—¿Y nosotros?
—Antes que nada, vamos a reunimos con el chino. Si el barrio está listo para alzarse en armas, todo irá bien.
—¿Y el yate?
—Espero que esté en mis manos dentro de tres horas. Lo necesito para reunir a todos los demás barcos y sorprender a los holandeses por la espalda. Embarquemos, señora.
Se habían botado al agua tres chalupas que apenas se sostenían a flote. Una de ellas viró inmediatamente y subió por el río, en donde la batalla, tras una breve pausa, había recobrado mayor violencia. Las otras dos, con los prisioneros, Yáñez, Lucy y la escolta, se dirigieron velozmente hacia la capital del sultán, que resplandecía entre un mar de enormes linternas de talco y papel encerado.

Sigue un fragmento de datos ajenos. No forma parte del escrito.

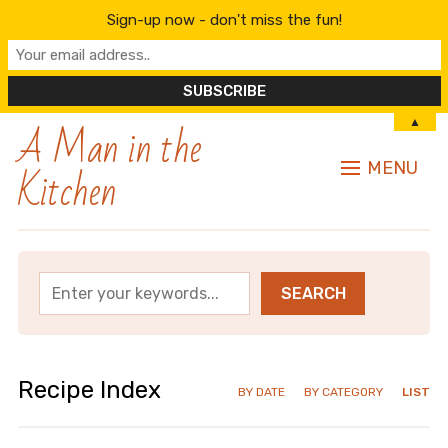
Sign-up now - don't miss the fun!
A Man in the
▲
Kitchen
MENU
Recipe Index
BY DATE
BY CATEGORY
LIST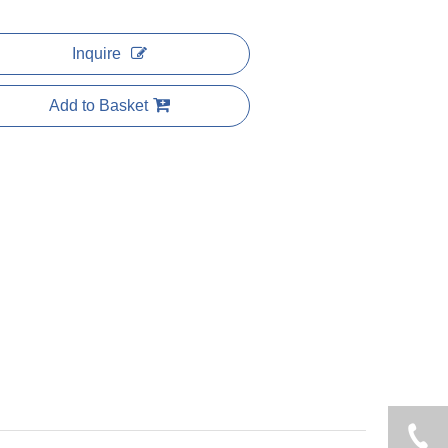
Inquire
Add to Basket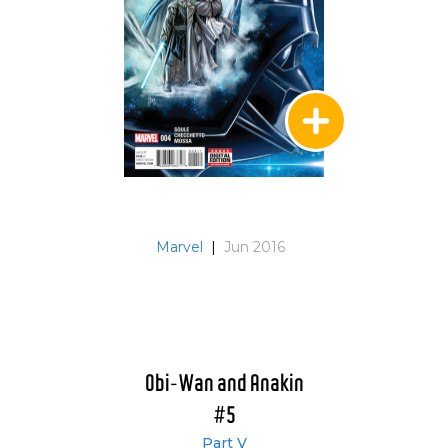
Marvel
|
Jun 2016
Obi-Wan and Anakin
#5
Part V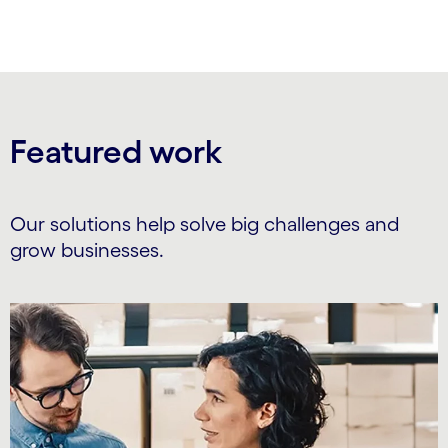
Featured work
Our solutions help solve big challenges and
grow businesses.
Carousel starts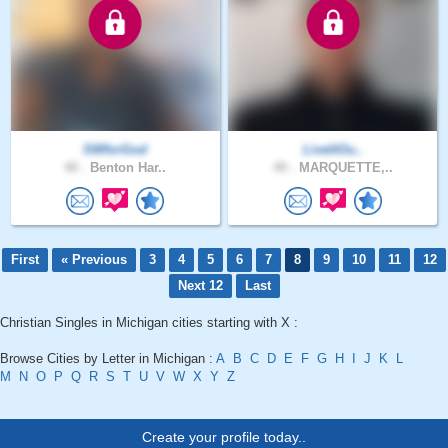
SWforGod
LiveItOu..
40 .
Benton Har..
49 .
MARQUETTE,..
First
« Previous
3
4
5
6
7
8
9
10
11
12
Next 12
Last
Christian Singles in Michigan cities starting with X :
Browse Cities by Letter in Michigan :
A
B
C
D
E
F
G
H
I
J
K
L
M
N
O
P
Q
R
S
T
U
V
W
X
Y
Z
Create your profile today..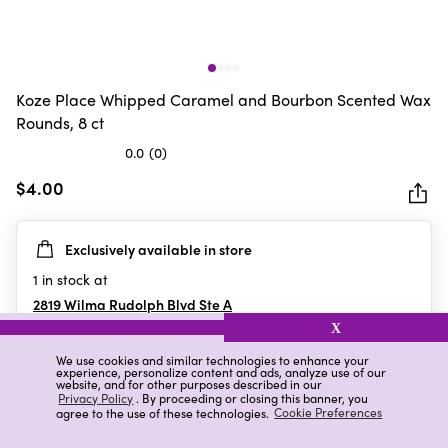
Koze Place Whipped Caramel and Bourbon Scented Wax
Rounds, 8 ct
0.0
(0)
0.0
out
$4.00
of
5
Exclusively available in store
stars.
1
in stock at
2819 Wilma Rudolph Blvd Ste A
Clarksville
,
TN
X
We use cookies and similar technologies to enhance your
experience, personalize content and ads, analyze use of our
website, and for other purposes described in our
Details
Ratings & Reviews
Privacy Policy
. By proceeding or closing this banner, you
agree to the use of these technologies.
Cookie Preferences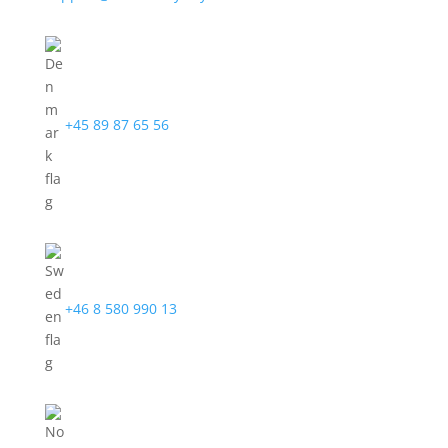
+45 89 87 65 56
+46 8 580 990 13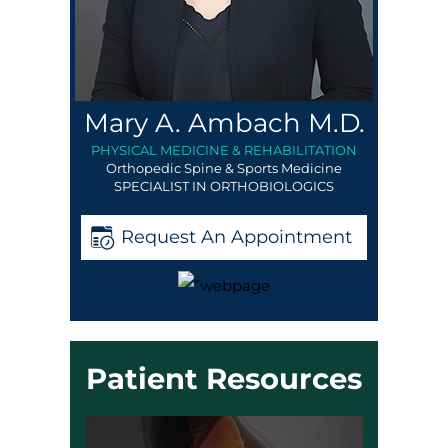
Mary A. Ambach M.D.
PHYSICAL MEDICINE & REHABILITATION
Orthopedic Spine & Sports Medicine
SPECIALIST IN ORTHOBIOLOGICS
Request An Appointment
Patient Resources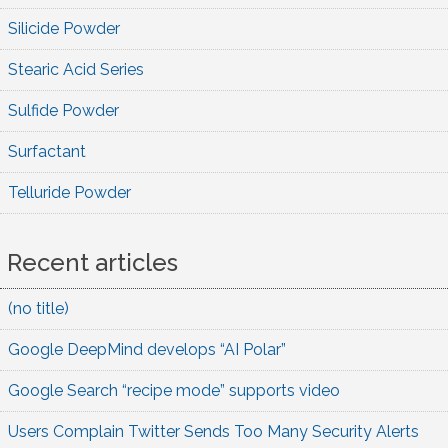
Silicide Powder
Stearic Acid Series
Sulfide Powder
Surfactant
Telluride Powder
Recent articles
(no title)
Google DeepMind develops “AI Polar”
Google Search “recipe mode” supports video
Users Complain Twitter Sends Too Many Security Alerts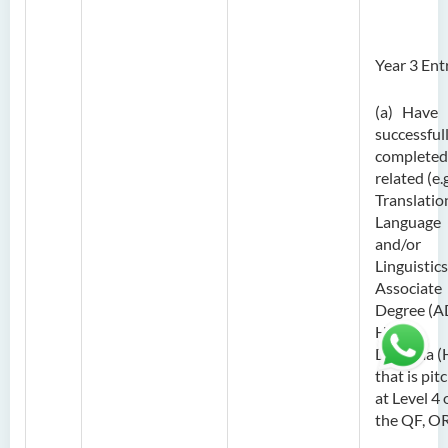
Year 3 Ent
(a) Have
successful
completed
related (e.g
Translatio
Language
and/or
Linguistics
Associate
Degree (A
Higher
Diploma (
that is pit
at Level 4 
the QF, O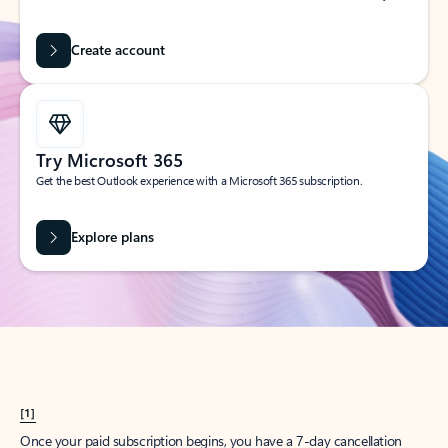
Create account
Try Microsoft 365
Get the best Outlook experience with a Microsoft 365 subscription.
Explore plans
[1]
Once your paid subscription begins, you have a 7-day cancellation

La batalla, que se desarrollaba casi a la vista de las murallas, había alborotado a la población, que hasta ese momento había permanecido tranquila.
Las cañoneras, en el primer momento, se acercaron a los muelles para proteger a sus súbditos y al sultán, olvidando imprudentemente al yate y al pequeño prao, los cuales, por otra parte, no habían dado que sospechar.
Yáñez, al que no se le escapaba nada, se dio cuenta de ello enseguida.
—¡Imbéciles! —exclamó—. Los soldados abren las puertas de Varauni a Sandokán y Tremal-Naik. Un golpe certero, y mañana izaremos en Mompracem la bandera de los tigres. Necesito un voluntario.
—Yo siempre me presento el primero, señor —respondió el maharato—. ¿Qué tengo que hacer?
—Ir al barrio chino y advertir a Kien-Koa de lo que va a ocurrir.
—¿Debo ordenarle que lance a las calles sus cinco mil hombres?
—Sí, y que los ponga a disposición de Sandokán.
—¿Y vos?
—Me apoderaré del yate y del
prao
y, como nadie los vigila, correré a reunir la flotilla.
—Guardaos de no ser capturado, señor.
—No pienses en mí. Mira qué confusión empieza a reinar en la bahía. ¿Quién se va a fijar en mi chalupa? Vamos, amigos, los minutos son demasiado preciosos.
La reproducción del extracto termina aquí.